The film follows the plight of Jean Kayak (writer Ryland Tews), an applejack salesman in the 1800s whose orchard is destroyed when beavers chew out one of the legs of his applejack kegs and it rolls down into his house and explodes, setting fire to everything. When he comes to, it is winter and he is hungry. His attempts to catch food are futile and hilarious. Eventually he is successful and manages to catch some fish that he sells to a merchant. There he is taken under the wing of a master fur trapper who teaches him the trade and how to catch all of the animals in the woods, and that there are even more dangerous ones about.

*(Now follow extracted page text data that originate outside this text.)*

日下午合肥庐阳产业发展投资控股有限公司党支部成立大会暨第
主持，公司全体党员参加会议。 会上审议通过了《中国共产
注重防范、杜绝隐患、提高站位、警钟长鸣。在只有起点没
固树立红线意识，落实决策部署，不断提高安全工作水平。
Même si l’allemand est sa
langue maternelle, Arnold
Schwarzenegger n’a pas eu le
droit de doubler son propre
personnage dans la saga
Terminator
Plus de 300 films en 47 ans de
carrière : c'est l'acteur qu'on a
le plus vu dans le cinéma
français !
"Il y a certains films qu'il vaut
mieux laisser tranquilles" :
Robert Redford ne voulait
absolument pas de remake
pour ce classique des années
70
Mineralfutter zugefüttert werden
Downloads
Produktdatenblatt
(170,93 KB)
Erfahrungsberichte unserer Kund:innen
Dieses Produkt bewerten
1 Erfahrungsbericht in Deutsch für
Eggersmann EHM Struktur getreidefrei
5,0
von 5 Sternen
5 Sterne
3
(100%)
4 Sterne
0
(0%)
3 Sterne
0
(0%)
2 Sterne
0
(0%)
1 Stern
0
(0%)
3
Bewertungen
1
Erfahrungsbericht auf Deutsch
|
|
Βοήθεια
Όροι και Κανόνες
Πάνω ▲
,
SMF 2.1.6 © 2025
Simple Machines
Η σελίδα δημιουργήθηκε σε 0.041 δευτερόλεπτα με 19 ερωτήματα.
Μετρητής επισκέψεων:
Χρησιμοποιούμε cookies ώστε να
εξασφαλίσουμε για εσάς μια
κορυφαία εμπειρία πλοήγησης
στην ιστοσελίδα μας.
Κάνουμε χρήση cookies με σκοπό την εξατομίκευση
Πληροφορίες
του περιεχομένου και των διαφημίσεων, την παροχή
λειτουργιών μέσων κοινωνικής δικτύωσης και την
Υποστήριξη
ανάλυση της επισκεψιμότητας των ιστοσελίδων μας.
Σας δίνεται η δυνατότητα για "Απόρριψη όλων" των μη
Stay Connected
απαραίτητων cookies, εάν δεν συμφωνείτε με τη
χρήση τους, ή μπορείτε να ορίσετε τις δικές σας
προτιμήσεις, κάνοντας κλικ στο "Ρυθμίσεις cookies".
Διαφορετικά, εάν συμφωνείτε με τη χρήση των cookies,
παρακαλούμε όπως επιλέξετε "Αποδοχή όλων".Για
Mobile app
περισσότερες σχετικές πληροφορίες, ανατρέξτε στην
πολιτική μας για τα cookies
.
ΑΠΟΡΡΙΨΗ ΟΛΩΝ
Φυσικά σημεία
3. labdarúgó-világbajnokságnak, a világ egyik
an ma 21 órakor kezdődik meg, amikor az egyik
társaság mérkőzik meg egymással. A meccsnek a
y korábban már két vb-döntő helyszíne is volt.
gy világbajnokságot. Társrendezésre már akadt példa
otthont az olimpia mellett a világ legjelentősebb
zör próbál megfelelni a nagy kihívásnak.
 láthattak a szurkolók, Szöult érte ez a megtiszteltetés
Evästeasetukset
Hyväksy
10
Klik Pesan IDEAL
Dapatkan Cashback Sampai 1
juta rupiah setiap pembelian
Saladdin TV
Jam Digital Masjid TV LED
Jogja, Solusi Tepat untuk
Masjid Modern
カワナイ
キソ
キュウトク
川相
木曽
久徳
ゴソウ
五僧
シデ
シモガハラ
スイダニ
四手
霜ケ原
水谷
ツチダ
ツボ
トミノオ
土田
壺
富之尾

That’s really all I can tell you about the plot without spoiling all of the surprises that the movie has in store. There’s a lot of slapstick, owing to comedies of the silent film era ala Charlie Chaplin and Buster Keaton. A lot of it reminds me of the old Tom and Jerry cartoons I used to watch as well, which no doubt owe their own slapstick to the silent masters. You get some Bugs Bunny in there too, particularly in some bits with a snowman. There also isn’t much speaking. You get some signing at the beginning in a beautiful animated sequence, and after that, it is all pantomime, save for some bits where you get cards with speech on them as you would in a silent film.
One of my favorite parts about the movie is how every animal is either portrayed by a person in a costume (rabbits, raccoons, the titular beavers) or a hand puppet. It just adds to the ludicrousness of it all seeing a bunch of people walking around in beaver costumes, going about their day. This allows them to be anthropomorphized as well, which lets them participate in the slapstick more than they would if you were using real or CGI creatures. Sure a man punching a realistic beaver is funny, but a man punching another man in a beaver costume where its eyes turn to Xs? Pure hilarity.
Written by director Mike Cheslik and Ryland Tews, this zany, madcap comedy is non-stop flow of one gag after another. Not all of them are gutbusters but if you dig their style of humor, you’ll be sitting there with a smile on your face for the entire runtime, which at almost two hours, miraculously never overstays its welcome. That’s the sign of a great comedy. Tews is great as Jean Kayak, able to convey his thoughts without saying a word and making you laugh with just a look.
Just as impressive are the visual effects. There are a ton of little animations and a slew of compositing shots in the film, and it is no surprise that it took two years of post-production to do them. The black and white helps hide a lot of them, no doubt, but even the shots that aren’t seamless only add to the charm.
Also, this fits into my Christmas movie watching as the beginning takes place in December and he mistakes the master trapper for Santa Claus at first. So, bonus!
HUNDRED OF BEAVERS is a zany delight and I implore you all to check it out and bring a little brightness to your day.